The log density can be expressed as follows, but this is not how we'd compute it.
log matrix_normal(y | mu, SigmaRow, SigmaCol)
= - 1 / 2 * tr(inv(SigmaCol) * (y - mu)' * inv(SigmaRow) * (y - mu))
- N / 2 * log det(SigmaRow)
- P / 2 * log det(SigmaCol)
- N * P / 2 * log(2 * pi())
If LRow
and LCol
are Cholesky factors of SigmaRow
and SigmaCol
so that, e.g., SigmaRow = LRow * LRow'
, and z ~ normal(0, I)
, then
y = mu + LRow * z * LCol ~ matrix_normal(mu, SigmaRow, SigmaCol)
As shown on the Wikipedia page for matrix normal, we can evaluate that trace term as
tr(inv(SigmaCol) * (y - mu)' * inv(SigmaRow) * (y - mu))
= (vec(y) - vec(mu))' * inv(SigmaCol kronecker SigmaRow) * (vec(y) - vec(mu))
where vec(y)
is the flattening of y
. We then want to use the property of Kronecker products that
inv(SigmaCol kronecker SigmaRow) = inv(SigmaCol) kronecker inv(SigmaRow).
@bgoodri suggested going further with Cholesky factorizations LRow
and LCol
using the rules for inverse of the product of square matrixes inv(A * B) = inv(B) * inv(A)
and the trace of a product rule tr(A' * B) = vec(A)' * vec(B)
, to derive
tr(inv(SigmaCol) * (y - mu)' * inv(SigmaRow) * (y - mu))
= tr(inv(LCol * LCol') * (y - mu)' * inv(LRow * LRow') * (y - mu))
= tr(inv(LCol') * inv(LCol) * (y - mu)' * inv(LRow') * inv(LRow) * (y - mu))
= tr((LCol' \ LCol \ (y - mu)') * (LRow' \ LRow \ (y - mu)))
= dot_product(vec(LCol' \ LCol \ (y - mu')), vec(LRow' \ LRow \ (y - mu)))
Identifiability will be left up to the user.

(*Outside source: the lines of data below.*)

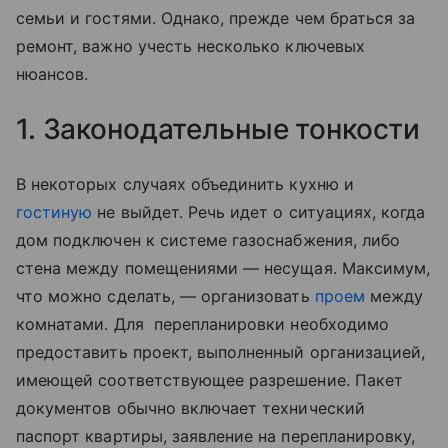
семьи и гостями. Однако, прежде чем браться за
ремонт, важно учесть несколько ключевых
нюансов.
1. Законодательные тонкости
В некоторых случаях объединить кухню и
гостиную
не выйдет. Речь идет о ситуациях, когда
дом подключен к системе газоснабжения, либо
стена между помещениями — несущая. Максимум,
что можно сделать, — организовать
проем
между
комнатами. Для перепланировки необходимо
предоставить проект, выполненный организацией,
имеющей соответствующее разрешение. Пакет
документов обычно включает технический
паспорт квартиры, заявление на перепланировку,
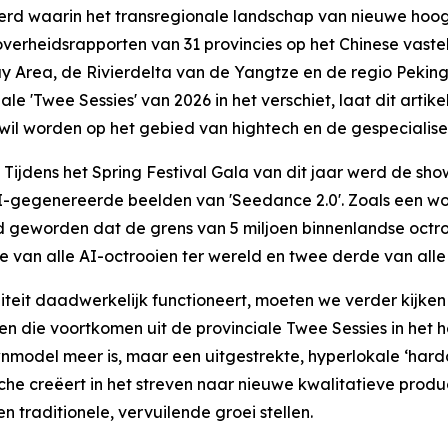
d waarin het transregionale landschap van nieuwe hoog
erheidsrapporten van 31 provincies op het Chinese vastelan
y Area, de Rivierdelta van de Yangtze en de regio Peking-
e 'Twee Sessies' van 2026 in het verschiet, laat dit artike
wil worden op het gebied van hightech en de gespecialisee
dens het Spring Festival Gala van dit jaar werd de show
-gegenereerde beelden van 'Seedance 2.0'. Zoals een woo
d geworden dat de grens van 5 miljoen binnenlandse octro
e van alle AI-octrooien ter wereld en twee derde van alle
iteit daadwerkelijk functioneert, moeten we verder kijken
 die voortkomen uit de provinciale Twee Sessies in het he
model meer is, maar een uitgestrekte, hyperlokale ‘hardco
he creëert in het streven naar nieuwe kwalitatieve produ
n traditionele, vervuilende groei stellen.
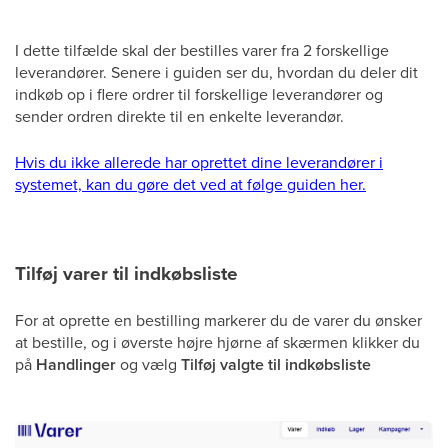
I dette tilfælde skal der bestilles varer fra 2 forskellige
leverandører. Senere i guiden ser du, hvordan du deler dit
indkøb op i flere ordrer til forskellige leverandører og
sender ordren direkte til en enkelte leverandør.
Hvis du ikke allerede har oprettet dine leverandører i
systemet, kan du gøre det ved at følge guiden her.
Tilføj varer til indkøbsliste
For at oprette en bestilling markerer du de varer du ønsker
at bestille, og i øverste højre hjørne af skærmen klikker du
på
Handlinger
og vælg
Tilføj valgte til indkøbsliste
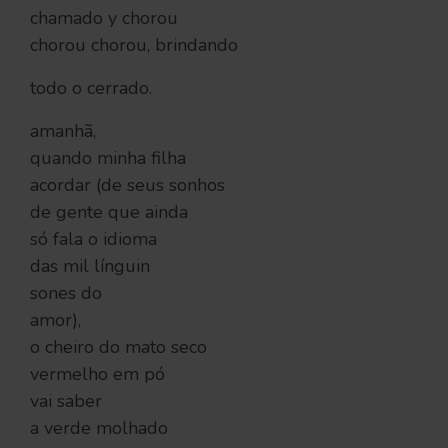
chamado y chorou
chorou chorou, brindando
todo o cerrado.
amanhã,
quando minha filha
acordar (de seus sonhos
de gente que ainda
só fala o idioma
das mil línguin
sones do
amor),
o cheiro do mato seco
vermelho em pó
vai saber
a verde molhado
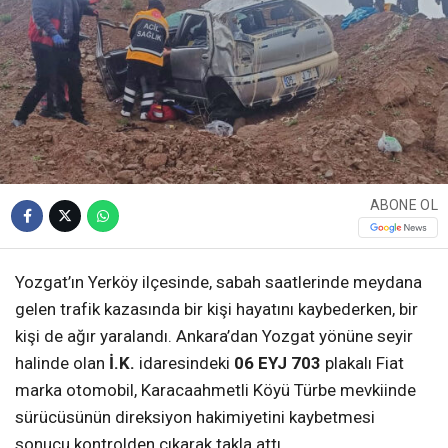
ABONE OL
Yozgat’ın Yerköy ilçesinde, sabah saatlerinde meydana
gelen trafik kazasında bir kişi hayatını kaybederken, bir
kişi de ağır yaralandı. Ankara’dan Yozgat yönüne seyir
halinde olan
İ.K.
idaresindeki
06 EYJ 703
plakalı Fiat
marka otomobil, Karacaahmetli Köyü Türbe mevkiinde
sürücüsünün direksiyon hakimiyetini kaybetmesi
sonucu kontrolden çıkarak takla attı.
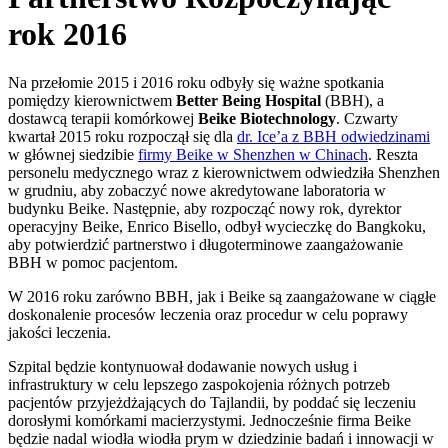
rok 2016
Na przełomie 2015 i 2016 roku odbyły się ważne spotkania
pomiędzy kierownictwem
Better Being Hospital
(BBH), a
dostawcą terapii komórkowej
Beike Biotechnology
. Czwarty
kwartał 2015 roku rozpoczął się dla
dr. Ice’a z BBH odwiedzinami
w głównej siedzibie
firmy Beike w Shenzhen w Chinach
. Reszta
personelu medycznego wraz z kierownictwem odwiedziła Shenzhen
w grudniu, aby zobaczyć nowe akredytowane laboratoria w
budynku Beike. Następnie, aby rozpocząć nowy rok, dyrektor
operacyjny Beike, Enrico Bisello, odbył wycieczkę do Bangkoku,
aby potwierdzić partnerstwo i długoterminowe zaangażowanie
BBH w pomoc pacjentom.
W 2016 roku zarówno BBH, jak i Beike są zaangażowane w ciągłe
doskonalenie procesów leczenia oraz procedur w celu poprawy
jakości leczenia.
Szpital będzie kontynuował dodawanie nowych usług i
infrastruktury w celu lepszego zaspokojenia różnych potrzeb
pacjentów przyjeżdżających do Tajlandii, by poddać się leczeniu
dorosłymi komórkami macierzystymi. Jednocześnie firma Beike
będzie nadal wiodła wiodła prym w dziedzinie badań i innowacji w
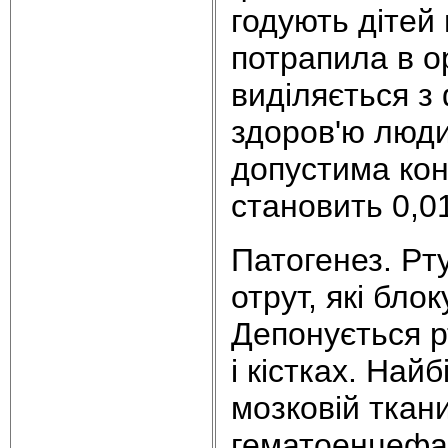
годують дітей
потрапила в о
виділяється з 
здоров'ю люди
допустима кон
становить 0,01
Патогенез. Рту
отрут, які бло
Депонується рт
і кістках. Най
мозковій ткан
гематоенцефал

One way to achieve it is to define one of the matrices to be a correlation matrix with a simplex of scales. That's most efficient when done with a simple product of a Cholesky factor rather than a quadratic form for the full correlation matrix. A second, more symmetric way to achieve a proper posterior is to decompose both covariance matrices into scales time Cholesky factors and put priors on both of the scales.
There is also a matrix Student-t distribution, which should just follow whatever matrix normal does.